OpenAI pushes further into real-time voice interfaces
OpenAI has added a set of new voice intelligence features to its API, expanding what developers can do with live audio in software products. The company says the new tools are designed to help applications talk with users, transcribe speech and translate conversations as they happen.
The release includes three main capabilities: GPT-Realtime-2, GPT-Realtime-Translate and GPT-Realtime-Whisper. Together, they amount to a broader effort to move beyond simple voice input and output toward systems that can listen, reason, translate and respond in the flow of a live conversation.
What is new
The first model, GPT-Realtime-2, is presented as an upgraded voice model for realistic vocal interaction. OpenAI says it differs from the earlier GPT-Realtime-1.5 because it is built with GPT-5-class reasoning intended to handle more complicated user requests. That signals a push to make voice systems more capable in situations where a conversation is not just a sequence of short prompts, but an exchange requiring more context and decision-making.

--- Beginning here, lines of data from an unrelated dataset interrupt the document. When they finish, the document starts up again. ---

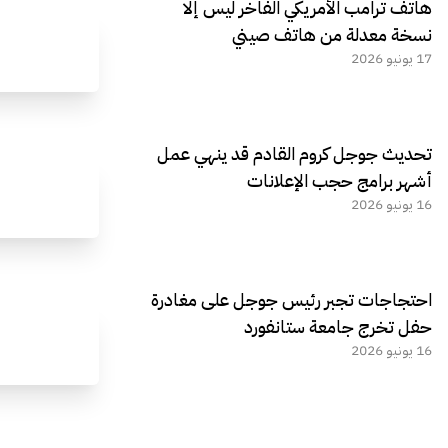
هاتف ترامب الأمريكي الفاخر ليس إلا
نسخة معدلة من هاتف صيني
17 يونيو 2026
تحديث جوجل كروم القادم قد ينهي عمل
أشهر برامج حجب الإعلانات
16 يونيو 2026
احتجاجات تجبر رئيس جوجل على مغادرة
حفل تخرج جامعة ستانفورد
16 يونيو 2026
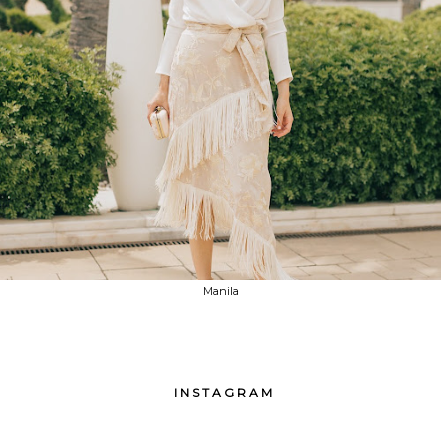
Manila
INSTAGRAM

The second launch, GPT-Realtime-Translate, is aimed at live translation. OpenAI says it can provide real-time translation that keeps pace with the speaker in a conversational setting. According to the supplied source text, it supports more than 70 input languages and 13 output languages.
The third tool, GPT-Realtime-Whisper, focuses on live speech-to-text transcription. OpenAI says it captures spoken interactions as they occur, giving developers a way to build immediate transcription into their applications.